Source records
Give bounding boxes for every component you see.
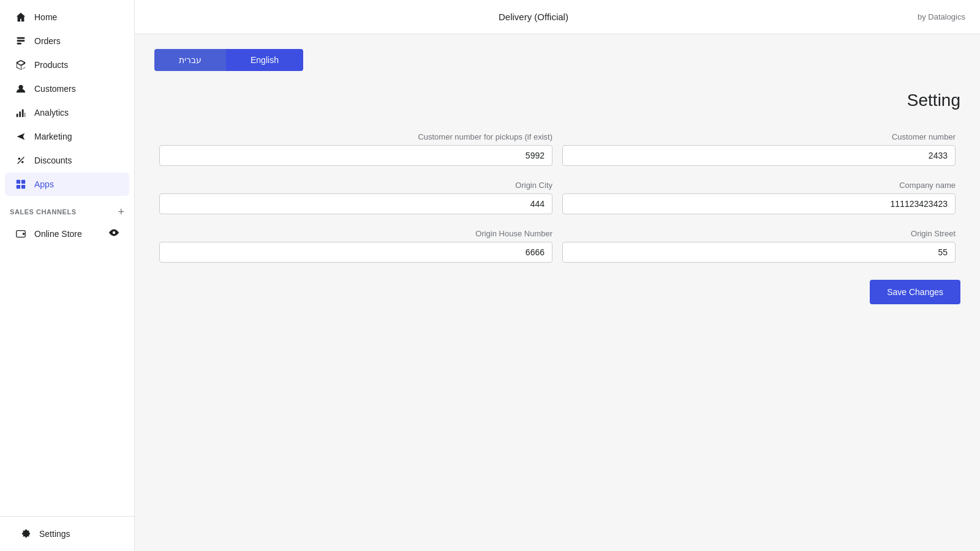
sidebar-item-label: Customers — [34, 84, 76, 94]
input-pickup-customer[interactable] — [159, 145, 552, 166]
form-cell-customer-number: Customer number — [557, 125, 960, 173]
sidebar-item-label: Orders — [34, 36, 61, 46]
orders-icon — [15, 35, 27, 47]
label-company-name: Company name — [562, 181, 956, 190]
input-origin-street[interactable] — [562, 242, 956, 263]
sidebar-bottom: Settings — [0, 516, 134, 551]
svg-point-17 — [113, 231, 116, 234]
sidebar-item-label: Marketing — [34, 132, 72, 141]
add-sales-channel-button[interactable]: + — [118, 206, 124, 217]
label-customer-number: Customer number — [562, 132, 956, 141]
sidebar-item-online-store[interactable]: Online Store — [5, 222, 129, 246]
input-origin-city[interactable] — [159, 193, 552, 214]
svg-point-9 — [21, 161, 24, 163]
marketing-icon — [15, 130, 27, 143]
form-cell-company-name: Company name — [557, 173, 960, 222]
online-store-icon — [15, 228, 27, 240]
topbar: Delivery (Official) by Datalogics — [135, 0, 980, 34]
svg-rect-14 — [21, 185, 25, 189]
label-origin-house: Origin House Number — [159, 229, 552, 238]
svg-rect-1 — [17, 40, 25, 42]
products-icon — [15, 59, 27, 71]
analytics-icon — [15, 107, 27, 119]
label-origin-city: Origin City — [159, 181, 552, 190]
sidebar-item-customers[interactable]: Customers — [5, 77, 129, 100]
sidebar-item-label: Apps — [34, 179, 54, 189]
save-btn-row: Save Changes — [154, 280, 960, 304]
sidebar-item-products[interactable]: Products — [5, 53, 129, 77]
settings-form: Customer number for pickups (if exist) C… — [154, 125, 960, 270]
form-cell-origin-street: Origin Street — [557, 222, 960, 270]
form-cell-pickup-customer: Customer number for pickups (if exist) — [154, 125, 557, 173]
main-content: Delivery (Official) by Datalogics עברית … — [135, 0, 980, 551]
settings-label: Settings — [39, 529, 70, 539]
svg-point-8 — [18, 158, 21, 160]
sidebar-item-settings[interactable]: Settings — [10, 522, 124, 545]
svg-rect-7 — [24, 113, 25, 117]
svg-rect-5 — [19, 111, 21, 117]
svg-rect-2 — [17, 43, 21, 45]
input-origin-house[interactable] — [159, 242, 552, 263]
sales-channels-section: SALES CHANNELS + — [0, 197, 134, 221]
svg-point-3 — [18, 85, 23, 89]
sales-channels-label: SALES CHANNELS — [10, 208, 77, 216]
form-cell-origin-city: Origin City — [154, 173, 557, 222]
sidebar-item-analytics[interactable]: Analytics — [5, 101, 129, 124]
sidebar-item-home[interactable]: Home — [5, 6, 129, 29]
label-origin-street: Origin Street — [562, 229, 956, 238]
save-changes-button[interactable]: Save Changes — [870, 280, 960, 304]
sidebar-nav: Home Orders Products Customers Analytics — [0, 0, 134, 516]
svg-rect-11 — [17, 180, 20, 184]
input-company-name[interactable] — [562, 193, 956, 214]
sidebar-item-orders[interactable]: Orders — [5, 29, 129, 53]
setting-heading: Setting — [154, 91, 960, 110]
sidebar-item-apps[interactable]: Apps — [5, 173, 129, 196]
sidebar-item-label: Discounts — [34, 156, 72, 165]
svg-rect-12 — [21, 180, 25, 184]
online-store-label: Online Store — [34, 229, 82, 239]
sidebar-item-label: Analytics — [34, 108, 69, 118]
sidebar: Home Orders Products Customers Analytics — [0, 0, 135, 551]
svg-rect-0 — [17, 37, 25, 39]
sidebar-item-label: Products — [34, 60, 68, 70]
customers-icon — [15, 83, 27, 95]
input-customer-number[interactable] — [562, 145, 956, 166]
topbar-title: Delivery (Official) — [499, 12, 568, 22]
tab-hebrew[interactable]: עברית — [154, 49, 226, 71]
language-tabs: עברית English — [154, 49, 960, 71]
page-content: עברית English Setting Customer number fo… — [135, 34, 980, 551]
svg-point-16 — [23, 233, 25, 235]
form-cell-origin-house: Origin House Number — [154, 222, 557, 270]
online-store-eye-icon — [108, 227, 119, 240]
svg-rect-4 — [17, 114, 18, 117]
svg-rect-13 — [17, 185, 20, 189]
sidebar-item-marketing[interactable]: Marketing — [5, 125, 129, 148]
apps-icon — [15, 178, 27, 190]
label-pickup-customer: Customer number for pickups (if exist) — [159, 132, 552, 141]
topbar-by: by Datalogics — [918, 12, 965, 21]
tab-english[interactable]: English — [226, 49, 303, 71]
discounts-icon — [15, 154, 27, 167]
home-icon — [15, 11, 27, 23]
settings-icon — [20, 528, 32, 540]
svg-rect-6 — [22, 110, 24, 118]
sidebar-item-label: Home — [34, 12, 57, 22]
sidebar-item-discounts[interactable]: Discounts — [5, 149, 129, 172]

WORK ORDER: Reproduce all the data as it stands. The pictures are not part of the copy.

EXERCISE SOLUTION:
Give bounding boxes for every component you see.
sidebar-item-label: Customers — [34, 84, 76, 94]
input-pickup-customer[interactable] — [159, 145, 552, 166]
form-cell-customer-number: Customer number — [557, 125, 960, 173]
sidebar-item-label: Orders — [34, 36, 61, 46]
orders-icon — [15, 35, 27, 47]
label-company-name: Company name — [562, 181, 956, 190]
input-origin-street[interactable] — [562, 242, 956, 263]
sidebar-bottom: Settings — [0, 516, 134, 551]
svg-point-17 — [113, 231, 116, 234]
sidebar-item-label: Marketing — [34, 132, 72, 141]
add-sales-channel-button[interactable]: + — [118, 206, 124, 217]
label-customer-number: Customer number — [562, 132, 956, 141]
sidebar-item-online-store[interactable]: Online Store — [5, 222, 129, 246]
input-origin-city[interactable] — [159, 193, 552, 214]
svg-point-9 — [21, 161, 24, 163]
marketing-icon — [15, 130, 27, 143]
form-cell-company-name: Company name — [557, 173, 960, 222]
online-store-icon — [15, 228, 27, 240]
topbar: Delivery (Official) by Datalogics — [135, 0, 980, 34]
svg-rect-14 — [21, 185, 25, 189]
label-origin-house: Origin House Number — [159, 229, 552, 238]
svg-rect-1 — [17, 40, 25, 42]
products-icon — [15, 59, 27, 71]
analytics-icon — [15, 107, 27, 119]
label-origin-city: Origin City — [159, 181, 552, 190]
sidebar-item-customers[interactable]: Customers — [5, 77, 129, 100]
sidebar-item-label: Apps — [34, 179, 54, 189]
save-btn-row: Save Changes — [154, 280, 960, 304]
sidebar-item-products[interactable]: Products — [5, 53, 129, 77]
settings-form: Customer number for pickups (if exist) C… — [154, 125, 960, 270]
form-cell-origin-street: Origin Street — [557, 222, 960, 270]
form-cell-pickup-customer: Customer number for pickups (if exist) — [154, 125, 557, 173]
main-content: Delivery (Official) by Datalogics עברית … — [135, 0, 980, 551]
settings-label: Settings — [39, 529, 70, 539]
svg-point-8 — [18, 158, 21, 160]
sidebar-item-settings[interactable]: Settings — [10, 522, 124, 545]
svg-rect-7 — [24, 113, 25, 117]
svg-rect-5 — [19, 111, 21, 117]
svg-rect-2 — [17, 43, 21, 45]
input-origin-house[interactable] — [159, 242, 552, 263]
sales-channels-section: SALES CHANNELS + — [0, 197, 134, 221]
svg-point-3 — [18, 85, 23, 89]
sales-channels-label: SALES CHANNELS — [10, 208, 77, 216]
form-cell-origin-city: Origin City — [154, 173, 557, 222]
sidebar-item-analytics[interactable]: Analytics — [5, 101, 129, 124]
sidebar-item-home[interactable]: Home — [5, 6, 129, 29]
label-origin-street: Origin Street — [562, 229, 956, 238]
save-changes-button[interactable]: Save Changes — [870, 280, 960, 304]
sidebar-nav: Home Orders Products Customers Analytics — [0, 0, 134, 516]
svg-rect-11 — [17, 180, 20, 184]
input-company-name[interactable] — [562, 193, 956, 214]
sidebar-item-orders[interactable]: Orders — [5, 29, 129, 53]
setting-heading: Setting — [154, 91, 960, 110]
sidebar-item-apps[interactable]: Apps — [5, 173, 129, 196]
sidebar-item-label: Discounts — [34, 156, 72, 165]
svg-rect-12 — [21, 180, 25, 184]
online-store-label: Online Store — [34, 229, 82, 239]
sidebar-item-label: Analytics — [34, 108, 69, 118]
sidebar: Home Orders Products Customers Analytics — [0, 0, 135, 551]
svg-rect-0 — [17, 37, 25, 39]
sidebar-item-label: Products — [34, 60, 68, 70]
customers-icon — [15, 83, 27, 95]
input-customer-number[interactable] — [562, 145, 956, 166]
topbar-title: Delivery (Official) — [499, 12, 568, 22]
tab-hebrew[interactable]: עברית — [154, 49, 226, 71]
language-tabs: עברית English — [154, 49, 960, 71]
page-content: עברית English Setting Customer number fo… — [135, 34, 980, 551]
svg-point-16 — [23, 233, 25, 235]
form-cell-origin-house: Origin House Number — [154, 222, 557, 270]
online-store-eye-icon — [108, 227, 119, 240]
svg-rect-4 — [17, 114, 18, 117]
svg-rect-13 — [17, 185, 20, 189]
sidebar-item-marketing[interactable]: Marketing — [5, 125, 129, 148]
apps-icon — [15, 178, 27, 190]
label-pickup-customer: Customer number for pickups (if exist) — [159, 132, 552, 141]
topbar-by: by Datalogics — [918, 12, 965, 21]
tab-english[interactable]: English — [226, 49, 303, 71]
discounts-icon — [15, 154, 27, 167]
home-icon — [15, 11, 27, 23]
settings-icon — [20, 528, 32, 540]
svg-rect-6 — [22, 110, 24, 118]
sidebar-item-label: Home — [34, 12, 57, 22]
sidebar-item-discounts[interactable]: Discounts — [5, 149, 129, 172]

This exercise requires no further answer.